Board questions funding
School board has questions about funding
North Bay Nugget (ON) 15 Aug 2007 Jennifer Hamilton-McCharles
The chairman of the Near North District School Board spent Tuesday with
budget officials and staff crunching numbers and discussing a $2.1-million
funding boost the board wasn't anticipating.
The area's four school boards will share $3.5 million of a $182-million provincial announcement.
"I'm a little leery to say what we could do with this money," Al Bottomley said Tuesday.
"We don't know what it really means, if it's ongoing or if it's one-time
money," Bottomley said. "We have a lot of questions, but our business people
are looking at it and we expect to know the full details by Friday.
"I want to see if there are any ties and conditions and then it will be up
to the board to decide what to spend it on. I know my phone will be ringing
off the hook once people hear about this."
The Near North board received the largest funding allocation in the region.
Conseil scolaire catholique Franco-Nord was awarded almost $525,000, Conseil
scolaire public du Nord-Est de l'Ontario received more than $519,000 and
Nipissing Parry Sound District Catholic School Board was given almost $371,000.
Nipissing MPP Monique Smith said the funding is meant to address issues like
maintenance and operation of schools, transportation, staffing and school supplies.

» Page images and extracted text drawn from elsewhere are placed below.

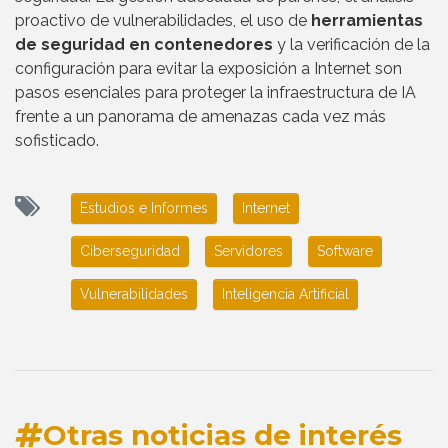
proactivo de vulnerabilidades, el uso de
herramientas
de seguridad en contenedores
y la verificación de la
configuración para evitar la exposición a Internet son
pasos esenciales para proteger la infraestructura de IA
frente a un panorama de amenazas cada vez más
sofisticado.
Estudios e Informes
Internet
Ciberseguridad
Servidores
Software
Vulnerabilidades
Inteligencia Artificial
Otras noticias de interés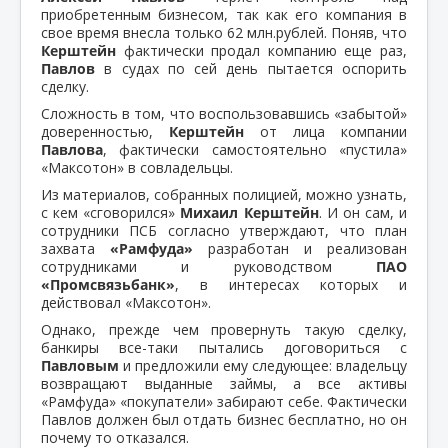
приобретенным бизнесом, так как его компания в
свое время внесла только 62 млн.рублей. Поняв, что
Керштейн
фактически продал компанию еще раз,
Павлов
в судах по сей день пытается оспорить
сделку.
Сложность в том, что воспользовавшись «забытой»
доверенностью,
Керштейн
от лица компании
Павлова
, фактически самостоятельно «пустила»
«Максотон» в совладельцы.
Из материалов, собранных полицией, можно узнать,
с кем «сговорился»
Михаил Керштейн
. И он сам, и
сотрудники ПСБ согласно утверждают, что план
захвата
«Рамфуда»
разработан и реализован
сотрудниками и руководством
ПАО
«Промсвязьбанк»
, в интересах которых и
действовал «Максотон».
Однако, прежде чем провернуть такую сделку,
банкиры все-таки пытались договориться с
Павловым
и предложили ему следующее: владельцу
возвращают выданные займы, а все активы
«Рамфуда» «покупатели» забирают себе. Фактически
Павлов должен был отдать бизнес бесплатно, но он
почему то отказался.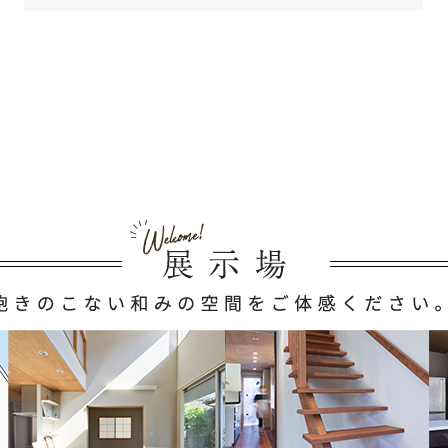
録をする際に氏名，生年月日，住所，電話番号，メールアドレス，銀行口座番
個人情報をお尋ねすることがあります。また，ユーザーと提携先などとの間で
に関する情報を当社の提携先（情報提供元，広告主，広告配信先などを含みま
ことがあります。
，利用したサービスやソフトウエア，購入した商品，閲覧したページや広告の
，利用環境（携帯端末を通じてご利用の場合の当該端末の通信状態，利用に際
，クッキー情報，位置情報，端末の個体識別情報などの履歴情報および特性情報
ページを閲覧する際に収集します。
集・利用する目的）
用する目的は，以下のとおりです。
録情報の閲覧や修正，利用状況の閲覧を行っていただくために，氏名，住所，
や購入された商品，およびそれらの代金などに関する情報を表示する目的
や連絡をするためにメールアドレスを利用する場合やユーザーに商品を送付し
の連絡先情報を利用する目的
を行うために，氏名，生年月日，住所，電話番号，銀行口座番号，クレジット
達結果などの情報を利用する目的
求するために，購入された商品名や数量，利用されたサービスの種類や期間，
ットカード番号などの支払に関する情報などを利用する目的
ータを入力できるようにするために，当社に登録されている情報を入力画面に
スなど（提携先が提供するものも含みます）に転送したりする目的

She said the funding boost should help boards, especially Near North, deal
with its budget pressures.
"The formula is a work in progress and we're trying to address areas of
concern," Smith said.
"I'm delighted the Minister of Education found additional money to assist
school boards meet balanced budget targets."
The funding boost comes just after the Near North board approved a
controversial budget that meant cutting the jobs of 50 education assistants,
office and clerical staff, secretaries and custodial workers. About 22
elementary teaching positions will also be cut from the board's staff
through early retirements.
The Canadian Union of Public Employees, which represents many of the staff
affected by the cuts, and the Ontario Secondary School Teachers Federation,
representing education assistants, had asked the board to consider passing a
one per cent deficit budget, but their request was rejected.
Sid Ryan, Ontario president of the Canadian Union of Public Employees, said
the announcement is in direct response to union pressure, but the details
are more about the Oct. 10 election.
"We raised the alarm last month that 60 per cent of school boards were
issuing layoffs due to insufficient provincial funding. With today's
announcement, the government has now agreed with us that the funding formula
is flawed and we can take credit for that."
The province's school boards have been promised an additional $127 million
for the 2008-09 school year to improve the quality of education and help
school boards manage their budgets.
The funding is on top of a $781-million funding boost announced in March.
2007 Osprey Media Group Inc.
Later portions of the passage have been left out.